Sales tax is imposed on the sales tax value of:
- taxable goods imported into Timor-Leste and
- taxable goods sold or taxable services provided in Timor-Leste on or after the date specified by Parliament.
Taxpayers liable for sales tax include the following:
- A taxpayer who imports taxable goods into Timor-Leste.
- A taxpayer who sells taxable goods in Timor-Leste.
- A taxpayer who provides taxable services in Timor-Leste.
The rates of sales tax are 2.5% for taxable goods imported into Timor-Leste and 0% for the sale of taxable goods and provision of taxable services in Timor-Leste.
Services tax is imposed at 5% on any gross consideration of more than 500 United States dollars (USD) received by a taxpayer for the provision of hotel, restaurant and bar, or telecommunication services.
Import duty applies to imported goods (except for specifically exempted goods) at 2.5% of the 'customs value' of the goods.
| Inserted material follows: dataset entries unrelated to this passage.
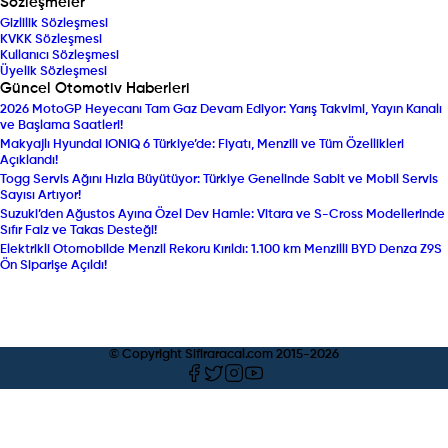
Sözleşmeler
Gizlilik Sözleşmesi
KVKK Sözleşmesi
Kullanıcı Sözleşmesi
Üyelik Sözleşmesi
Güncel Otomotiv Haberleri
2026 MotoGP Heyecanı Tam Gaz Devam Ediyor: Yarış Takvimi, Yayın Kanalı
ve Başlama Saatleri!
Makyajlı Hyundai IONIQ 6 Türkiye’de: Fiyatı, Menzili ve Tüm Özellikleri
Açıklandı!
Togg Servis Ağını Hızla Büyütüyor: Türkiye Genelinde Sabit ve Mobil Servis
Sayısı Artıyor!
Suzuki’den Ağustos Ayına Özel Dev Hamle: Vitara ve S-Cross Modellerinde
Sıfır Faiz ve Takas Desteği!
Elektrikli Otomobilde Menzil Rekoru Kırıldı: 1.100 km Menzilli BYD Denza Z9S
Ön Siparişe Açıldı!
© Copyright Sifiraracal.com 2015-
2026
Customs value is the fair market value, including cost, insurance, and freight (CIF), as stated in the General Agreement on Tariffs and Trade (GATT) rules.
The following goods are exempted from import duty:
- Goods accompany a person arriving in Timor-Leste from another territory (limitations apply).
- Imports of the type exempted under specific international conventions.
- Goods re-imported in the same condition as when they were exported.
- Goods, other than alcohol or tobacco, imported by registered charitable organisations, registered under any law of Timor-Leste, provided the goods are to be used for charitable purposes of humanitarian assistance and relief, education, or health care.
- Other goods for temporary admission if the importer has provided security for the import duty in the prescribed manner.
- Goods for consumption by international staff of the United Nations Integrated Mission in East Timor or members of peace keeping forces from contingent countries, provided the goods are sold in conformity with prescribed rules of sale.
- Certain infant and female hygiene products.
- Other goods imported into Timor-Leste as personal goods accompanying a traveller and where the import duty that would be imposed on the import would be USD 10 or less.
Excise tax is imposed on excisable goods where removed from a warehouse by a registered manufacturer for consumption in Timor-Leste or imported into Timor-Leste.
Below is the list of excisable goods and the respective rates of excise tax:
|Goods||Excise tax rate|
|Wine, vermouth, fermented beverages (such as cider)||USD 2.50/litre|
|Ethyl alcohol (other than denatured) and other alcoholic beverages||USD 8.90/litre|
|Gasoline, diesel fuel products, and other petroleum products||USD 0.06/litre|
|Tobacco and tobacco products||USD 19.00/kg|
|Cigarette lighters||12% of the excise value|
|Smoking pipes||12% of the excise value|
|Arms and ammunition||200% of the excise value|
|Motor cars and small passenger vehicles (with an excise value exceeding USD 70,000)||35% of the excise value|
|Private boats and aircraft||20% of the excise value|
Note that the excise value of excisable goods imported into Timor-Leste is the total of the customs value and any import duty imposed. The excise value of excisable goods manufactured in Timor-Leste is their fair market value at the time of removal from the manufacturer's warehouse.
Goods on the above list are excisable goods, other than:
- goods imported into Timor-Leste that are exempt from import duty, or
- goods exported from Timor-Leste within 28 days after their production or import, as long as the taxpayer liable to excise tax submits to the Banking and Payments Authority documentary proof of the export of goods.
There are no taxes on property in Timor-Leste.
There are no transfer taxes in Timor-Leste.
There is no stamp duty in Timor-Leste.
An employer paying taxable wages shall withhold Wage Income Tax (WIT) at a rate of 10% from those wages and remit the WIT on a monthly basis.
An annual WIT return is due by the last day of the March following the end of the relevant tax year. Information on WIT withheld must also be provided to each employee on an annual basis or on termination of employment.
Social security contributions
A Social Security scheme was introduced in November 2016, with both employers and employees required to make contributions. The scheme provides cover for loss of income/benefits due to work-related accidents, maternity, old age, and death. It would appear that Social Security contributions should be deductible to employers. Implementing regulations for this scheme are still outstanding.